Grant funding totaling US$4.24m was also approved for the following:

  • The Patient’s Friends Society. US$200,000. To expand the “OFID Department of Surgery” at Al-Ahli Hospital in Hebron through the purchase of patient beds and other hospital furniture needed to meet to growing numbers of patients.
  • Alliance of Rural Electrification. US$990,000. To provide a de-risking mechanisms for business ventures to facilitate the deployment of mini-grids for affordable and sustainable energy services in Bangladesh, India, Mali and Mozambique.
  • Foundation for Rural Energy Services. US$500,000. This grant will help provide households, local businesses and community centers in Contuboel village in Guinea Bissau with affordable and reliable electricity services by providing solar mini-grid systems.
  • Hope ’87. US$250,000. To establish a Hope learning center for teachers to enhance the quality of primary and secondary education in Pakistan. The estimated indirect beneficiaries will be more than 220,500 students and at least 300 trainees who will be enrolled at the center every year.
  • International AIDS Society (IAS). US$300,000. To sponsor the AIDS 2016 Conference in Durban, South Africa, and fund a joint OFID/IAS workshop on HIV in Conservative Social Settings.
  • United Nations Industrial Development Organization (UNIDO). US$300,000. To improve the productivity and competitiveness of fisheries value chains in Colombia, Cuba, Dominican Republic and Nicaragua.
  • United Nations Register of Damage Caused by the Construction of the Wall in the Occupied Palestinian Territory (UNRoD). US$300,000. To help protect the legal rights of over one million Palestinians.
  • United Nations Relief and Works Agency for Palestine (UNRWA). US$1.4m. To improve the health and living conditions of around 16,000 residents of the Shu’fat camp in Jerusalem through the upgrading of storm water and sewerage networks.

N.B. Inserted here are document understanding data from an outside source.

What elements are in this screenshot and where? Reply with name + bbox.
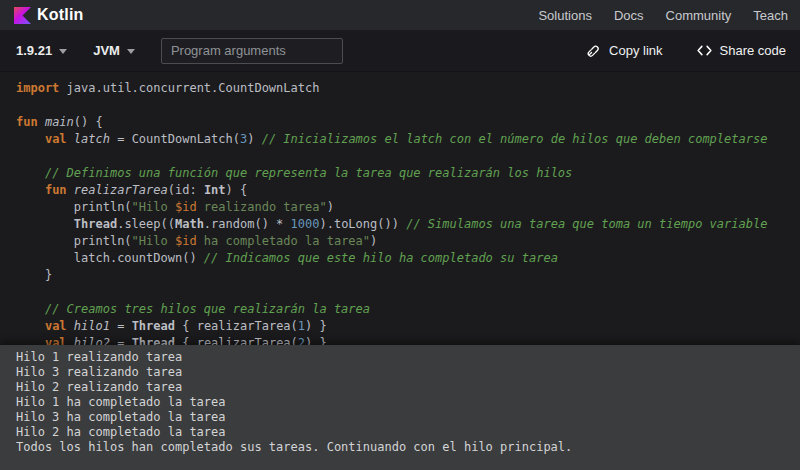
console-line: Hilo 3 realizando tarea: [16, 365, 784, 380]
code-line: println("Hilo $id ha completado la tarea…: [16, 233, 800, 250]
code-editor[interactable]: import java.util.concurrent.CountDownLat…: [0, 72, 800, 345]
code-line: Thread.sleep((Math.random() * 1000).toLo…: [16, 216, 800, 233]
nav-item-teach[interactable]: Teach: [753, 8, 788, 23]
program-arguments-input[interactable]: [161, 38, 343, 64]
code-line: latch.countDown() // Indicamos que este …: [16, 250, 800, 267]
output-console: Hilo 1 realizando tareaHilo 3 realizando…: [0, 345, 800, 470]
code-line: val hilo1 = Thread { realizarTarea(1) }: [16, 318, 800, 335]
kotlin-logo[interactable]: Kotlin: [14, 6, 84, 24]
console-line: Hilo 1 ha completado la tarea: [16, 395, 784, 410]
platform-select[interactable]: JVM: [93, 43, 135, 58]
code-line: fun realizarTarea(id: Int) {: [16, 182, 800, 199]
nav-item-solutions[interactable]: Solutions: [538, 8, 591, 23]
code-line: // Definimos una función que representa …: [16, 165, 800, 182]
code-line: [16, 148, 800, 165]
console-line: Hilo 2 ha completado la tarea: [16, 425, 784, 440]
console-line: Hilo 1 realizando tarea: [16, 350, 784, 365]
share-code-button[interactable]: Share code: [697, 43, 787, 58]
copy-link-label: Copy link: [609, 43, 662, 58]
platform-select-value: JVM: [93, 43, 120, 58]
console-line: Todos los hilos han completado sus tarea…: [16, 440, 784, 455]
code-line: import java.util.concurrent.CountDownLat…: [16, 80, 800, 97]
logo-wordmark: Kotlin: [37, 6, 84, 24]
share-code-label: Share code: [720, 43, 787, 58]
chevron-down-icon: [127, 49, 135, 54]
code-line: [16, 97, 800, 114]
link-icon: [585, 43, 601, 59]
kotlin-playground: Kotlin Solutions Docs Community Teach 1.…: [0, 0, 800, 470]
kotlin-logo-icon: [14, 7, 31, 24]
version-select-value: 1.9.21: [16, 43, 52, 58]
copy-link-button[interactable]: Copy link: [585, 43, 662, 59]
playground-toolbar: 1.9.21 JVM Copy link Share code: [0, 30, 800, 72]
code-brackets-icon: [697, 44, 712, 57]
code-line: fun main() {: [16, 114, 800, 131]
console-line: Hilo 2 realizando tarea: [16, 380, 784, 395]
code-line: [16, 284, 800, 301]
console-line: Hilo 3 ha completado la tarea: [16, 410, 784, 425]
code-line: val latch = CountDownLatch(3) // Inicial…: [16, 131, 800, 148]
nav-item-docs[interactable]: Docs: [614, 8, 644, 23]
app-header: Kotlin Solutions Docs Community Teach: [0, 0, 800, 30]
code-line: }: [16, 267, 800, 284]
code-line: val hilo2 = Thread { realizarTarea(2) }: [16, 335, 800, 345]
version-select[interactable]: 1.9.21: [16, 43, 67, 58]
main-nav: Solutions Docs Community Teach: [538, 8, 788, 23]
code-line: // Creamos tres hilos que realizarán la …: [16, 301, 800, 318]
chevron-down-icon: [59, 49, 67, 54]
code-line: println("Hilo $id realizando tarea"): [16, 199, 800, 216]
nav-item-community[interactable]: Community: [666, 8, 732, 23]
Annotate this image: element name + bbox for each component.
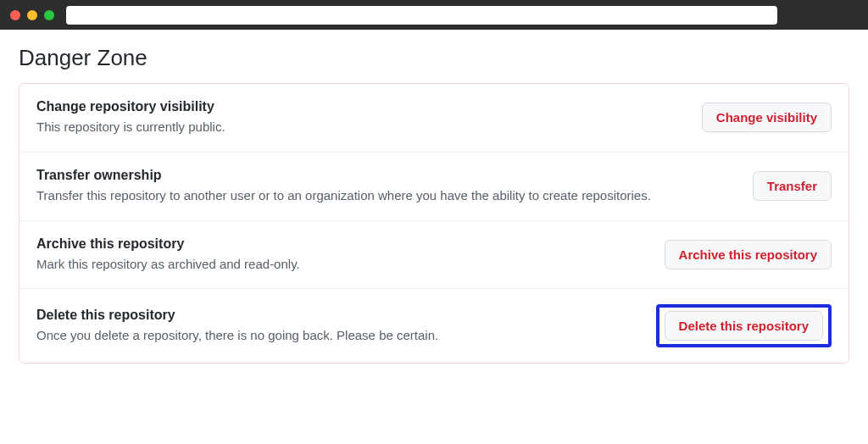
row-text: Transfer ownership Transfer this reposit… bbox=[36, 168, 736, 205]
archive-repository-button[interactable]: Archive this repository bbox=[665, 240, 832, 269]
window-controls bbox=[10, 10, 54, 20]
change-visibility-row: Change repository visibility This reposi… bbox=[19, 84, 849, 153]
page-title: Danger Zone bbox=[19, 45, 849, 71]
transfer-button[interactable]: Transfer bbox=[753, 171, 832, 201]
row-title: Change repository visibility bbox=[36, 99, 685, 114]
row-text: Change repository visibility This reposi… bbox=[36, 99, 685, 136]
delete-button-highlight: Delete this repository bbox=[656, 304, 832, 347]
close-window-button[interactable] bbox=[10, 10, 20, 20]
row-desc: This repository is currently public. bbox=[36, 118, 685, 136]
archive-repository-row: Archive this repository Mark this reposi… bbox=[19, 221, 849, 290]
maximize-window-button[interactable] bbox=[44, 10, 54, 20]
window-titlebar bbox=[0, 0, 868, 30]
row-text: Delete this repository Once you delete a… bbox=[36, 308, 639, 345]
row-title: Delete this repository bbox=[36, 308, 639, 323]
row-desc: Mark this repository as archived and rea… bbox=[36, 255, 648, 274]
minimize-window-button[interactable] bbox=[27, 10, 37, 20]
danger-zone-box: Change repository visibility This reposi… bbox=[19, 83, 849, 364]
address-bar[interactable] bbox=[66, 6, 777, 25]
row-title: Transfer ownership bbox=[36, 168, 736, 183]
row-desc: Once you delete a repository, there is n… bbox=[36, 326, 639, 345]
transfer-ownership-row: Transfer ownership Transfer this reposit… bbox=[19, 153, 849, 221]
delete-repository-button[interactable]: Delete this repository bbox=[665, 311, 823, 341]
row-desc: Transfer this repository to another user… bbox=[36, 186, 736, 205]
change-visibility-button[interactable]: Change visibility bbox=[702, 103, 832, 132]
page-content: Danger Zone Change repository visibility… bbox=[0, 30, 868, 379]
row-title: Archive this repository bbox=[36, 236, 648, 252]
row-text: Archive this repository Mark this reposi… bbox=[36, 236, 648, 274]
delete-repository-row: Delete this repository Once you delete a… bbox=[19, 289, 849, 363]
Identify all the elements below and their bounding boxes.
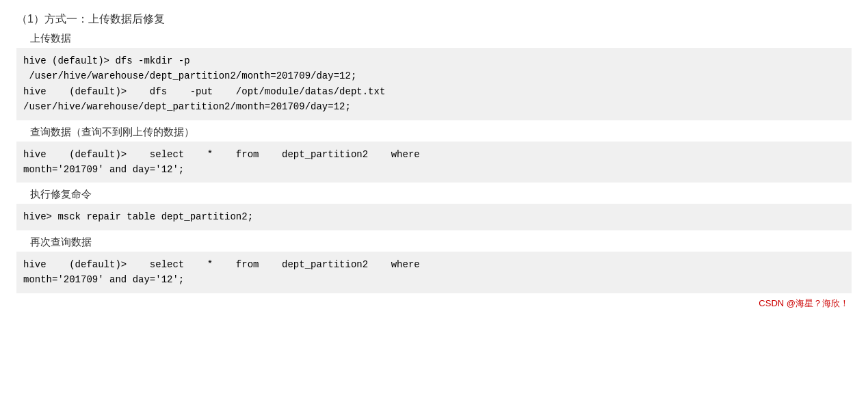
query-code-block: hive (default)> select * from dept_parti…	[16, 142, 852, 183]
footer-credit: CSDN @海星？海欣！	[16, 297, 852, 310]
upload-label: 上传数据	[30, 32, 852, 45]
repair-code-block: hive> msck repair table dept_partition2;	[16, 204, 852, 230]
requery-label: 再次查询数据	[30, 236, 852, 249]
query-label: 查询数据（查询不到刚上传的数据）	[30, 126, 852, 139]
requery-section: 再次查询数据 hive (default)> select * from dep…	[16, 236, 852, 293]
repair-label: 执行修复命令	[30, 188, 852, 201]
requery-code-block: hive (default)> select * from dept_parti…	[16, 252, 852, 293]
query-section: 查询数据（查询不到刚上传的数据） hive (default)> select …	[16, 126, 852, 183]
repair-section: 执行修复命令 hive> msck repair table dept_part…	[16, 188, 852, 230]
section-title: （1）方式一：上传数据后修复	[16, 12, 852, 27]
upload-code-block: hive (default)> dfs -mkdir -p /user/hive…	[16, 48, 852, 120]
upload-data-section: 上传数据 hive (default)> dfs -mkdir -p /user…	[16, 32, 852, 120]
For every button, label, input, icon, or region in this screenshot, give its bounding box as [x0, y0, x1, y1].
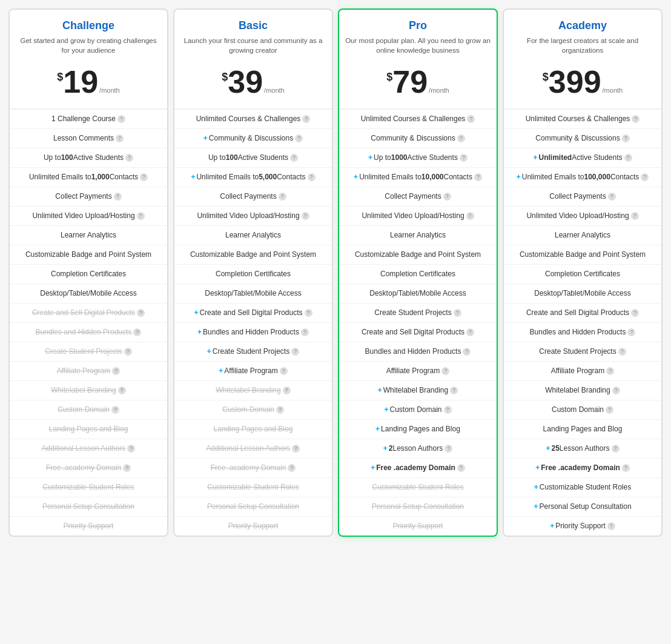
feature-item-challenge-0: 1 Challenge Course ? — [10, 109, 167, 128]
question-icon-basic-15[interactable]: ? — [276, 406, 284, 414]
question-icon-pro-1[interactable]: ? — [457, 134, 465, 142]
feature-item-challenge-17: Additional Lesson Authors ? — [10, 439, 167, 458]
question-icon-challenge-17[interactable]: ? — [127, 445, 135, 453]
plan-header-basic: BasicLaunch your first course and commun… — [174, 10, 332, 109]
question-icon-academy-17[interactable]: ? — [612, 445, 620, 453]
features-list-challenge: 1 Challenge Course ?Lesson Comments ?Up … — [10, 109, 167, 536]
feature-item-academy-8: Completion Certificates — [504, 264, 661, 284]
feature-item-basic-20: Personal Setup Consultation — [174, 497, 332, 516]
question-icon-academy-15[interactable]: ? — [606, 406, 613, 414]
question-icon-challenge-1[interactable]: ? — [116, 134, 124, 142]
question-icon-pro-2[interactable]: ? — [460, 154, 468, 162]
question-icon-basic-17[interactable]: ? — [292, 445, 300, 453]
question-icon-challenge-15[interactable]: ? — [111, 406, 119, 414]
question-icon-academy-2[interactable]: ? — [624, 154, 632, 162]
question-icon-basic-2[interactable]: ? — [290, 154, 298, 162]
question-icon-basic-13[interactable]: ? — [280, 367, 288, 375]
plan-header-pro: ProOur most popular plan. All you need t… — [339, 10, 497, 109]
price-month-academy: /month — [603, 87, 623, 94]
feature-item-academy-13: Affiliate Program ? — [504, 361, 661, 380]
question-icon-pro-4[interactable]: ? — [443, 193, 451, 201]
question-icon-academy-4[interactable]: ? — [608, 193, 616, 201]
question-icon-challenge-0[interactable]: ? — [117, 115, 125, 123]
question-icon-challenge-11[interactable]: ? — [133, 328, 141, 336]
question-icon-basic-0[interactable]: ? — [302, 115, 310, 123]
question-icon-academy-3[interactable]: ? — [641, 173, 649, 181]
price-number-basic: 39 — [228, 66, 263, 98]
feature-item-challenge-1: Lesson Comments ? — [10, 128, 167, 148]
question-icon-challenge-4[interactable]: ? — [114, 193, 122, 201]
plan-price-academy: $399/month — [510, 58, 655, 102]
bold-text-academy-2: Unlimited — [538, 153, 572, 163]
question-icon-pro-18[interactable]: ? — [457, 464, 465, 472]
plan-header-academy: AcademyFor the largest creators at scale… — [504, 10, 661, 109]
plus-icon-pro-3: + — [354, 173, 358, 182]
bold-text-pro-3: 10,000 — [421, 173, 444, 182]
question-icon-basic-3[interactable]: ? — [308, 173, 316, 181]
question-icon-pro-17[interactable]: ? — [445, 445, 452, 453]
question-icon-academy-12[interactable]: ? — [618, 348, 626, 356]
question-icon-challenge-12[interactable]: ? — [124, 348, 132, 356]
plan-name-basic: Basic — [180, 19, 326, 32]
question-icon-pro-5[interactable]: ? — [466, 212, 474, 220]
feature-item-challenge-3: Unlimited Emails to 1,000 Contacts ? — [10, 167, 167, 187]
question-icon-academy-13[interactable]: ? — [606, 367, 614, 375]
feature-item-academy-15: Custom Domain ? — [504, 400, 661, 419]
feature-item-academy-2: +Unlimited Active Students ? — [504, 148, 661, 167]
feature-item-academy-17: +25 Lesson Authors ? — [504, 439, 661, 458]
question-icon-pro-0[interactable]: ? — [467, 115, 475, 123]
feature-item-challenge-20: Personal Setup Consultation — [10, 497, 167, 516]
feature-item-academy-9: Desktop/Tablet/Mobile Access — [504, 284, 661, 303]
question-icon-pro-3[interactable]: ? — [474, 173, 482, 181]
question-icon-academy-10[interactable]: ? — [631, 309, 639, 317]
question-icon-academy-1[interactable]: ? — [622, 134, 630, 142]
plus-icon-pro-15: + — [384, 405, 388, 415]
plan-col-challenge: ChallengeGet started and grow by creatin… — [8, 8, 168, 537]
question-icon-challenge-18[interactable]: ? — [123, 464, 131, 472]
plan-col-academy: AcademyFor the largest creators at scale… — [503, 8, 663, 537]
plus-icon-basic-13: + — [219, 367, 223, 376]
question-icon-academy-0[interactable]: ? — [632, 115, 640, 123]
feature-item-pro-8: Completion Certificates — [339, 264, 497, 284]
question-icon-basic-10[interactable]: ? — [305, 309, 312, 317]
feature-item-pro-21: Priority Support — [339, 516, 497, 536]
question-icon-challenge-2[interactable]: ? — [125, 154, 133, 162]
feature-item-challenge-14: Whitelabel Branding ? — [10, 380, 167, 400]
question-icon-academy-11[interactable]: ? — [627, 328, 635, 336]
feature-item-challenge-9: Desktop/Tablet/Mobile Access — [10, 284, 167, 303]
feature-item-basic-11: +Bundles and Hidden Products ? — [174, 322, 332, 342]
bold-full-pro-18: Free .academy Domain — [376, 463, 455, 473]
question-icon-pro-13[interactable]: ? — [441, 367, 449, 375]
question-icon-basic-14[interactable]: ? — [283, 387, 291, 394]
question-icon-challenge-14[interactable]: ? — [118, 387, 126, 394]
question-icon-basic-11[interactable]: ? — [301, 328, 309, 336]
question-icon-challenge-13[interactable]: ? — [112, 367, 120, 375]
feature-item-challenge-13: Affiliate Program ? — [10, 361, 167, 380]
feature-item-pro-20: Personal Setup Consultation — [339, 497, 497, 516]
question-icon-academy-21[interactable]: ? — [607, 522, 615, 530]
question-icon-pro-10[interactable]: ? — [454, 309, 461, 317]
price-month-basic: /month — [264, 87, 285, 94]
feature-item-basic-15: Custom Domain ? — [174, 400, 332, 419]
question-icon-pro-12[interactable]: ? — [463, 348, 471, 356]
question-icon-basic-5[interactable]: ? — [302, 212, 309, 220]
question-icon-basic-1[interactable]: ? — [295, 134, 303, 142]
question-icon-academy-5[interactable]: ? — [631, 212, 639, 220]
question-icon-basic-12[interactable]: ? — [291, 348, 299, 356]
question-icon-pro-14[interactable]: ? — [450, 387, 458, 394]
feature-item-pro-3: +Unlimited Emails to 10,000 Contacts ? — [339, 167, 497, 187]
question-icon-pro-15[interactable]: ? — [444, 406, 452, 414]
question-icon-pro-11[interactable]: ? — [466, 328, 474, 336]
question-icon-basic-18[interactable]: ? — [288, 464, 296, 472]
question-icon-academy-14[interactable]: ? — [612, 387, 620, 394]
question-icon-challenge-10[interactable]: ? — [137, 309, 145, 317]
feature-item-academy-18: +Free .academy Domain ? — [504, 458, 661, 477]
question-icon-basic-4[interactable]: ? — [279, 193, 286, 201]
question-icon-challenge-3[interactable]: ? — [140, 173, 148, 181]
feature-item-challenge-6: Learner Analytics — [10, 225, 167, 245]
feature-item-basic-1: +Community & Discussions ? — [174, 128, 332, 148]
question-icon-challenge-5[interactable]: ? — [137, 212, 145, 220]
price-month-challenge: /month — [99, 87, 120, 94]
question-icon-academy-18[interactable]: ? — [622, 464, 630, 472]
plan-col-pro: ProOur most popular plan. All you need t… — [338, 8, 498, 537]
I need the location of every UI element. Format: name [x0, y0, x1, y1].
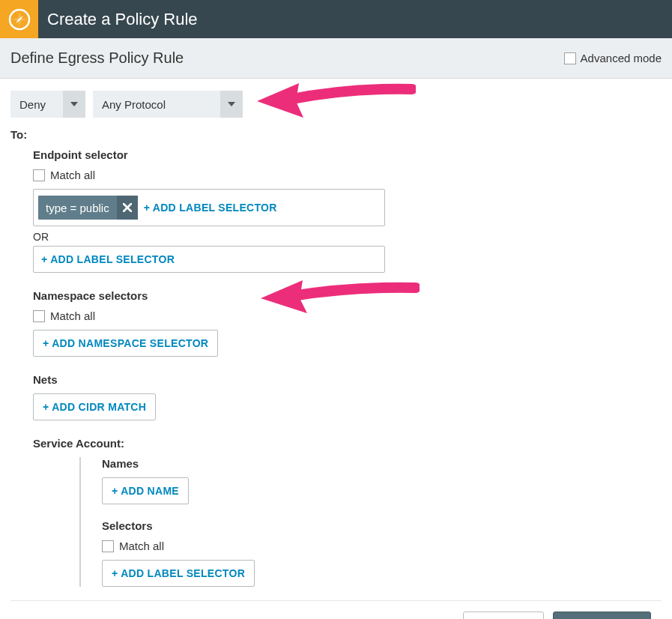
protocol-select[interactable]: Any Protocol — [93, 91, 243, 118]
match-all-label: Match all — [50, 169, 95, 181]
add-namespace-selector-button[interactable]: + ADD NAMESPACE SELECTOR — [33, 330, 218, 357]
save-rule-button[interactable]: SAVE RULE — [553, 612, 651, 619]
page-title: Create a Policy Rule — [47, 10, 198, 29]
add-name-button[interactable]: + ADD NAME — [102, 477, 189, 504]
namespace-match-all[interactable]: Match all — [33, 310, 662, 322]
endpoint-match-all-checkbox[interactable] — [33, 169, 45, 181]
app-logo — [0, 0, 38, 38]
service-account-heading: Service Account: — [33, 437, 662, 450]
label-chip-text: type = public — [38, 202, 117, 214]
or-label: OR — [33, 231, 662, 243]
advanced-mode-label: Advanced mode — [581, 52, 662, 64]
add-label-selector-button[interactable]: + ADD LABEL SELECTOR — [102, 560, 255, 587]
advanced-mode-toggle[interactable]: Advanced mode — [564, 52, 662, 64]
match-all-label: Match all — [119, 540, 164, 552]
form-body: Deny Any Protocol To: Endpoint selector … — [0, 79, 672, 587]
add-cidr-match-button[interactable]: + ADD CIDR MATCH — [33, 393, 156, 420]
subheader: Define Egress Policy Rule Advanced mode — [0, 38, 672, 79]
match-all-label: Match all — [50, 310, 95, 322]
action-select-value: Deny — [10, 98, 63, 111]
to-label: To: — [10, 128, 662, 141]
endpoint-or-selector-box[interactable]: + ADD LABEL SELECTOR — [33, 246, 385, 273]
namespace-match-all-checkbox[interactable] — [33, 310, 45, 322]
protocol-select-value: Any Protocol — [93, 98, 220, 111]
title-bar: Create a Policy Rule — [0, 0, 672, 38]
advanced-mode-checkbox[interactable] — [564, 52, 576, 64]
sa-match-all[interactable]: Match all — [102, 540, 662, 552]
sa-match-all-checkbox[interactable] — [102, 540, 114, 552]
subheader-title: Define Egress Policy Rule — [10, 49, 184, 67]
remove-chip-button[interactable] — [117, 196, 138, 220]
label-chip: type = public — [38, 196, 138, 220]
nets-heading: Nets — [33, 373, 662, 386]
close-icon — [123, 203, 132, 212]
namespace-selectors-heading: Namespace selectors — [33, 289, 662, 302]
caret-down-icon — [63, 91, 85, 118]
endpoint-label-selector-box[interactable]: type = public + ADD LABEL SELECTOR — [33, 189, 385, 226]
names-heading: Names — [102, 457, 662, 470]
footer-actions: CANCEL SAVE RULE — [0, 601, 672, 619]
add-label-selector-button[interactable]: + ADD LABEL SELECTOR — [144, 202, 277, 214]
endpoint-selector-heading: Endpoint selector — [33, 148, 662, 161]
cancel-button[interactable]: CANCEL — [463, 612, 544, 619]
action-select[interactable]: Deny — [10, 91, 85, 118]
caret-down-icon — [220, 91, 243, 118]
endpoint-match-all[interactable]: Match all — [33, 169, 662, 181]
compass-icon — [7, 7, 31, 31]
selectors-heading: Selectors — [102, 519, 662, 532]
add-label-selector-button[interactable]: + ADD LABEL SELECTOR — [41, 253, 175, 265]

Three financing facilities totalling US$40m were approved under OFID’s private sector business activities. One will support a financial institution in Cambodia to expand its lending activities to micro-, small- and medium-sized enterprises (MSMEs), while another will go towards infrastructure investment in Kenya in the energy sector. The third is OFID’s first private sector project in the education sector, aimed at supporting financial institutions in Africa to provide funds to schools in the continent, in addition to students via microfinance intermediaries.

Under OFID’s trade finance facility, nearly US$56m was approved to support international trade finance activities in Burkina Faso, Turkey and Mongolia. The Board also approved an increase of US$200m for a global co-finance facility with a multilateral development finance institution in selected countries in Africa and Asia.